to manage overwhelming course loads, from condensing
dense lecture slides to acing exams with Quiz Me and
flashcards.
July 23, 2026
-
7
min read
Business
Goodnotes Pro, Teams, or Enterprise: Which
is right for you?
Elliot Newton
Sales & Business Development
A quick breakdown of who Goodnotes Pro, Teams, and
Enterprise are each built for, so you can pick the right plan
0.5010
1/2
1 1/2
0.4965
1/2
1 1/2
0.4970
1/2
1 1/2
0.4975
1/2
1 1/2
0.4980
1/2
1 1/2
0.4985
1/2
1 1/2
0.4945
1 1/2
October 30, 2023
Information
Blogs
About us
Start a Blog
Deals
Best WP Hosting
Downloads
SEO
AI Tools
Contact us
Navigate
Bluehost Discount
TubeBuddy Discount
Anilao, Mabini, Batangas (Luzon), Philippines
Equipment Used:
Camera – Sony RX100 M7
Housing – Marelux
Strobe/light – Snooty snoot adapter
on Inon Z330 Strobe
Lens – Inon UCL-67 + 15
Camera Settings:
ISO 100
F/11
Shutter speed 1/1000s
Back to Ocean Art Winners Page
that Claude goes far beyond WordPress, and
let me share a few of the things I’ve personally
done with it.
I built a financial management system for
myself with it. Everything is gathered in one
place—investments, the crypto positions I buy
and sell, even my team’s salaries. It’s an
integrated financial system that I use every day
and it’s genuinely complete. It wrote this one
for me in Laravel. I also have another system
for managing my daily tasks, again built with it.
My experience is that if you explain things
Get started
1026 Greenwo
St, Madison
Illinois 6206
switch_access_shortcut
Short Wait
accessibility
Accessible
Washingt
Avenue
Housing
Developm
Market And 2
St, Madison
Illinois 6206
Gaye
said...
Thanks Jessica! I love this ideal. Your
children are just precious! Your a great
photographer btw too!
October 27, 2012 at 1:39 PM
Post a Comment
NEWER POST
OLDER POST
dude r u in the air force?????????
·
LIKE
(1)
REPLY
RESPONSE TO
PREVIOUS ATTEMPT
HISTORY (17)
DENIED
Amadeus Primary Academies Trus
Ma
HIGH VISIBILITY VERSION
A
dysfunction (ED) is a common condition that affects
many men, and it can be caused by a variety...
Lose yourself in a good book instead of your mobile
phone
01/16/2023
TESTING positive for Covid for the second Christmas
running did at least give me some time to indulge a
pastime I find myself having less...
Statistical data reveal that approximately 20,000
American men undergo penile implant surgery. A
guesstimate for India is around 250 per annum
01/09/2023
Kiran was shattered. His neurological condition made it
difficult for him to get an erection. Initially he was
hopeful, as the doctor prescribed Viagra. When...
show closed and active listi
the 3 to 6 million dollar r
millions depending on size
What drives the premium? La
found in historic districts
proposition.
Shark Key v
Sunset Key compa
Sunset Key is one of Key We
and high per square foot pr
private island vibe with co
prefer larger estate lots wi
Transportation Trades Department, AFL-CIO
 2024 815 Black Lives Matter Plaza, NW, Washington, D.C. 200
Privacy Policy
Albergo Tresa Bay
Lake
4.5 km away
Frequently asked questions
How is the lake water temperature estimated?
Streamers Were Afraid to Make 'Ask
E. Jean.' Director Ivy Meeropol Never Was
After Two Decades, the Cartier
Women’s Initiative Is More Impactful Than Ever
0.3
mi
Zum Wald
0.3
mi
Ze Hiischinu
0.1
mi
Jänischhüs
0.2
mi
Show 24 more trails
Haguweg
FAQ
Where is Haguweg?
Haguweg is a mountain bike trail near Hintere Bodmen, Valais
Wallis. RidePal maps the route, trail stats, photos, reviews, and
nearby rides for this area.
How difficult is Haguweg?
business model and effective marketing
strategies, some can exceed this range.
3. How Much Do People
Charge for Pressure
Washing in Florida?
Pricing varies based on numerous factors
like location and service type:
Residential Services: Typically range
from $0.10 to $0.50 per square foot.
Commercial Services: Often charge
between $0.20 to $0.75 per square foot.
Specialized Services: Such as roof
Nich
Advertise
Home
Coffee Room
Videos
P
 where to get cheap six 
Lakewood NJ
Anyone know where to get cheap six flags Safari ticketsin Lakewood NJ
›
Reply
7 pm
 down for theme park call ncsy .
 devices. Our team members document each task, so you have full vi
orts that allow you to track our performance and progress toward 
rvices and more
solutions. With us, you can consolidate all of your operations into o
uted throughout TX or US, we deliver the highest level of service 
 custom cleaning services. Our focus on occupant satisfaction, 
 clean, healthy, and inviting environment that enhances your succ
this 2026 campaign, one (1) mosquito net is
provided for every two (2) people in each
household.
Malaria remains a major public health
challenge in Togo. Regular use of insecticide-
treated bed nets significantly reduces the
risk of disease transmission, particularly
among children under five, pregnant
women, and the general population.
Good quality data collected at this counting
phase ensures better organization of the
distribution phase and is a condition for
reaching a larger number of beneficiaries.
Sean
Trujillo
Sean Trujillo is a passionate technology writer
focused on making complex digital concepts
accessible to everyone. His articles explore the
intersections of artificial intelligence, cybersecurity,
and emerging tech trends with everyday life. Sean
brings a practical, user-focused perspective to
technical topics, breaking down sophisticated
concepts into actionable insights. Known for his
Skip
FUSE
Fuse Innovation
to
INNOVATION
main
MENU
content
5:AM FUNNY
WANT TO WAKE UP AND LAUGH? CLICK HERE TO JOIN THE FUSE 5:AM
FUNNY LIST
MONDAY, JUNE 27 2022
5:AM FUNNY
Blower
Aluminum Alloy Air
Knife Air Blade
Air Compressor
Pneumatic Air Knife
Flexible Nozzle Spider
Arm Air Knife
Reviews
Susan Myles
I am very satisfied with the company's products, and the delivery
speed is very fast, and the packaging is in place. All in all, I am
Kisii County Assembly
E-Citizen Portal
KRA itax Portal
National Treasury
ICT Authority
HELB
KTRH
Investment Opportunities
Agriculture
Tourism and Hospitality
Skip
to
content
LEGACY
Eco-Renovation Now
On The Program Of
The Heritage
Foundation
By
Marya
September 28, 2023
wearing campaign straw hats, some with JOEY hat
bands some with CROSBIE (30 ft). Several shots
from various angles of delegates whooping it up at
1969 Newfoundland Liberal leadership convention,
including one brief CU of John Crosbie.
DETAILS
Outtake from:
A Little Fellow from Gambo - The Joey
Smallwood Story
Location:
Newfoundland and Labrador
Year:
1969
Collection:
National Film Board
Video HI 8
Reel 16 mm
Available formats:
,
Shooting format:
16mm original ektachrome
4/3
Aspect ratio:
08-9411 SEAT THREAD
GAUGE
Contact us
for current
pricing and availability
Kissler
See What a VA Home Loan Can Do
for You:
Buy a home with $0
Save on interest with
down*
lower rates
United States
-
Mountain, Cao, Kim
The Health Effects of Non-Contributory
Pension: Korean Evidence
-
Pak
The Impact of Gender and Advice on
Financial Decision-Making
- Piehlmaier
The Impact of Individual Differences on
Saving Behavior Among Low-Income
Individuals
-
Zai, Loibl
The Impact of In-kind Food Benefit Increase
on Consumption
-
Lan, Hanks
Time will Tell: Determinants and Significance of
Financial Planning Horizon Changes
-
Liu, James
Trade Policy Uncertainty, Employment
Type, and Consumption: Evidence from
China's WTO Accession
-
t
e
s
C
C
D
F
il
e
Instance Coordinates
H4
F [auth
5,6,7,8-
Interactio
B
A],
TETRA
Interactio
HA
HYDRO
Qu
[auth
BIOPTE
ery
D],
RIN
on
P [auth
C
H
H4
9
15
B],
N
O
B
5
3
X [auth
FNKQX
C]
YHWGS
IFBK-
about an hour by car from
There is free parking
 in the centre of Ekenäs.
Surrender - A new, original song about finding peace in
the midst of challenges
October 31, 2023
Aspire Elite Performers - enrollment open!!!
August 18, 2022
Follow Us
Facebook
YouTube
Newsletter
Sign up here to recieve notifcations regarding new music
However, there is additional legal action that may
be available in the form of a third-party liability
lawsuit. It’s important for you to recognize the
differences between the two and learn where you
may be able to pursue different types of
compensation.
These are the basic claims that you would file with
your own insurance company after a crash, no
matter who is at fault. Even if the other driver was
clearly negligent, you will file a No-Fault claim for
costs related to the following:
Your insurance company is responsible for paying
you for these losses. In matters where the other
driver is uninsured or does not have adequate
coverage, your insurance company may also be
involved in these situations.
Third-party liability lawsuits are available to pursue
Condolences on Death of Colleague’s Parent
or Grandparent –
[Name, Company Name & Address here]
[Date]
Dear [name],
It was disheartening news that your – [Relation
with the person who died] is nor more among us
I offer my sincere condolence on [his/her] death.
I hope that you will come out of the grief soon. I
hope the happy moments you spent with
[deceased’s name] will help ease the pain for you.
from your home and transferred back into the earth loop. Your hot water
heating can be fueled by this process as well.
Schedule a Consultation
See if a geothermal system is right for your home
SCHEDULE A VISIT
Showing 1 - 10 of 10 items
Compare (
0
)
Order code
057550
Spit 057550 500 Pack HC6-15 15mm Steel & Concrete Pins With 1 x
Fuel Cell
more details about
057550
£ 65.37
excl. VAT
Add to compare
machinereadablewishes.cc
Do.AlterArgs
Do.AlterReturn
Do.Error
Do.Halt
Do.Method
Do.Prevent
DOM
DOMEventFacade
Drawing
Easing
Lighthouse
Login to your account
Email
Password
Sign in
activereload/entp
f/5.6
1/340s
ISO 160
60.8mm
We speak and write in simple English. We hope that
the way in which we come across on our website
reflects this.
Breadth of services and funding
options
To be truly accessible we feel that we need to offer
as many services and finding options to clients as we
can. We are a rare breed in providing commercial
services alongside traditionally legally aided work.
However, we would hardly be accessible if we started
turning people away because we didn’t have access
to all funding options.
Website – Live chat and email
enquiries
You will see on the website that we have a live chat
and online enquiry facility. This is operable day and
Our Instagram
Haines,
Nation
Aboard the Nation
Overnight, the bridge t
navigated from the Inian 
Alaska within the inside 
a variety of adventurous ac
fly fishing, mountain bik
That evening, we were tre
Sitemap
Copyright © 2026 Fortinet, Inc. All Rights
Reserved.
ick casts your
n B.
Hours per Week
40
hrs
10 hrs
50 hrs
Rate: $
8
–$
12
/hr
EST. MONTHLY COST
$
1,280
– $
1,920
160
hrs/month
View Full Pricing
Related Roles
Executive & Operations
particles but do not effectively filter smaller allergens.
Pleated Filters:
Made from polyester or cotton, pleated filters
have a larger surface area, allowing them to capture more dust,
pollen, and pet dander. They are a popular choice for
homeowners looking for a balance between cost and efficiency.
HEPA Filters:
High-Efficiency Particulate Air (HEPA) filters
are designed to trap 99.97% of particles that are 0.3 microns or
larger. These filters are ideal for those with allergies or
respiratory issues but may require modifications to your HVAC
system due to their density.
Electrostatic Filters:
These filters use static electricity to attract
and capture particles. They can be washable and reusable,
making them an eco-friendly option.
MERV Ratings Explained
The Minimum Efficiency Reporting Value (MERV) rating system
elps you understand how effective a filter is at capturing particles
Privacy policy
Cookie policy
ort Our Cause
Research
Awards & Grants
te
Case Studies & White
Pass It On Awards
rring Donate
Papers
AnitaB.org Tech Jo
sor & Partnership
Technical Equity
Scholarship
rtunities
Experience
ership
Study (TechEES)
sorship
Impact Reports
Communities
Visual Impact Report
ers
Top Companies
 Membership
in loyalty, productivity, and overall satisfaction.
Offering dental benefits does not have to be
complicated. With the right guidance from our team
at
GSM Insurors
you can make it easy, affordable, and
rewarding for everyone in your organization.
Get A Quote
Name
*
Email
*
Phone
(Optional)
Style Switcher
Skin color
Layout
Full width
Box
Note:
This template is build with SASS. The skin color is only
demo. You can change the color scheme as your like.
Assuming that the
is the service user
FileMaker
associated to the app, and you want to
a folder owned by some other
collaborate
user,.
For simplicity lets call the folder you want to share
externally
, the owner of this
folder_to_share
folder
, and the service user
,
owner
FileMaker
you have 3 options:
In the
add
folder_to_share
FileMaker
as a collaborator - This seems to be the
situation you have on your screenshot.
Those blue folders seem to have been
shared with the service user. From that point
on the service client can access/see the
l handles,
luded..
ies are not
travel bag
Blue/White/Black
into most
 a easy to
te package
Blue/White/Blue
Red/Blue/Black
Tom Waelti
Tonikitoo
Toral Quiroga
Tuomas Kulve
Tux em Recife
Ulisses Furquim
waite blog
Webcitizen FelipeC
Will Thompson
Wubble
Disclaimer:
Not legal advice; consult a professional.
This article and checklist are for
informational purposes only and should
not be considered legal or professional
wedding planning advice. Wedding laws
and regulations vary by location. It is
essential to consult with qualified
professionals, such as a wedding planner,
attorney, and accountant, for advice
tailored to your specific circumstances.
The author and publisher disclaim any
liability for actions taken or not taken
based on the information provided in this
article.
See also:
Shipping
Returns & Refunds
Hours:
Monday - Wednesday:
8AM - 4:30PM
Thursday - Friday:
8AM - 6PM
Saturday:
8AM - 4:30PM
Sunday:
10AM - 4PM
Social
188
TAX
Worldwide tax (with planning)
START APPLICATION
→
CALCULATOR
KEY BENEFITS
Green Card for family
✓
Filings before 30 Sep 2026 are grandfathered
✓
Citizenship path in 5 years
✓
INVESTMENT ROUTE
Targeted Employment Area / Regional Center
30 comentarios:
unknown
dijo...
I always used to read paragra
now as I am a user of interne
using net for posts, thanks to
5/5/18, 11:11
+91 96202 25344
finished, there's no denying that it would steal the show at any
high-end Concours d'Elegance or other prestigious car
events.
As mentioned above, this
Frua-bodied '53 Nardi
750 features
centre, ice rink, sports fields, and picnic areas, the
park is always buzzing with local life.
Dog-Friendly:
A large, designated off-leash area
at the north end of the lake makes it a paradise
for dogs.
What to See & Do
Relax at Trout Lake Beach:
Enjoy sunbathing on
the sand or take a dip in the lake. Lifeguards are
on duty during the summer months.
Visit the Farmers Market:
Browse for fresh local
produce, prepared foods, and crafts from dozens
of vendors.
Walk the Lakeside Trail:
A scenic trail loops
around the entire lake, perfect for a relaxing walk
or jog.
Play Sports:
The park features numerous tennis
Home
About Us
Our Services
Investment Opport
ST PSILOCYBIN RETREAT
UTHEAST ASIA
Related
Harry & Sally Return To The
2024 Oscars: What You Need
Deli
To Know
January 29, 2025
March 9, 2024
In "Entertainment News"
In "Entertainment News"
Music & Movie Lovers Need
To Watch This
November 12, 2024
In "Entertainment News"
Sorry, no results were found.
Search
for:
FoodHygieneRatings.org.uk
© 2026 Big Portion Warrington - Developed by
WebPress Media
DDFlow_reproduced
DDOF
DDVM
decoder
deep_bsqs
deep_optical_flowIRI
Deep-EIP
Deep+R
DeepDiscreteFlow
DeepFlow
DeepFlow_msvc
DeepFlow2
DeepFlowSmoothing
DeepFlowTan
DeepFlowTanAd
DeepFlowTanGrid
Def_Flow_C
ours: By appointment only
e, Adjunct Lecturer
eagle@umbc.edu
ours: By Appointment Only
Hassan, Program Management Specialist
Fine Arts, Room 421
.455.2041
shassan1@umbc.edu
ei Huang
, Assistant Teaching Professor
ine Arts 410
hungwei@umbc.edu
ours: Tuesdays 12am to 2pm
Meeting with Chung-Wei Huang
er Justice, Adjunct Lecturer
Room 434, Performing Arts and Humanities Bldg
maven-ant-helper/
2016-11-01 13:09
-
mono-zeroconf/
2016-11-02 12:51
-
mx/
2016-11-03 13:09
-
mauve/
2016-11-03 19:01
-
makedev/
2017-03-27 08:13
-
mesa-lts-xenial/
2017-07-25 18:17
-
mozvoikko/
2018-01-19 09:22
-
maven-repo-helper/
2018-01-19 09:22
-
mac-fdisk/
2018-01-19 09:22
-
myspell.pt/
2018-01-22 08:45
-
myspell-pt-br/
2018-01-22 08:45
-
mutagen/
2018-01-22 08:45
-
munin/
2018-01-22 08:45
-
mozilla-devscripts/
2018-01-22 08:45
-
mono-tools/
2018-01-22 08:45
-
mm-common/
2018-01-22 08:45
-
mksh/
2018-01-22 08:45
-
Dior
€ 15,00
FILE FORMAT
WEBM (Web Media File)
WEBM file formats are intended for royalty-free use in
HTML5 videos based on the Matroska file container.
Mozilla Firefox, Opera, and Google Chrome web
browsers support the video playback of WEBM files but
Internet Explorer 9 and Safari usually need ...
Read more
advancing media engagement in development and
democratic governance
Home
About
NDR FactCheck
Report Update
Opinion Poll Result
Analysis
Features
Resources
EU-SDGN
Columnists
----------
*Problem description*
Copy out each line of the material that holds the word "place".

*Answer below*
place—investments, the crypto positions I buy
speed is very fast, and the packaging is in place. All in all, I am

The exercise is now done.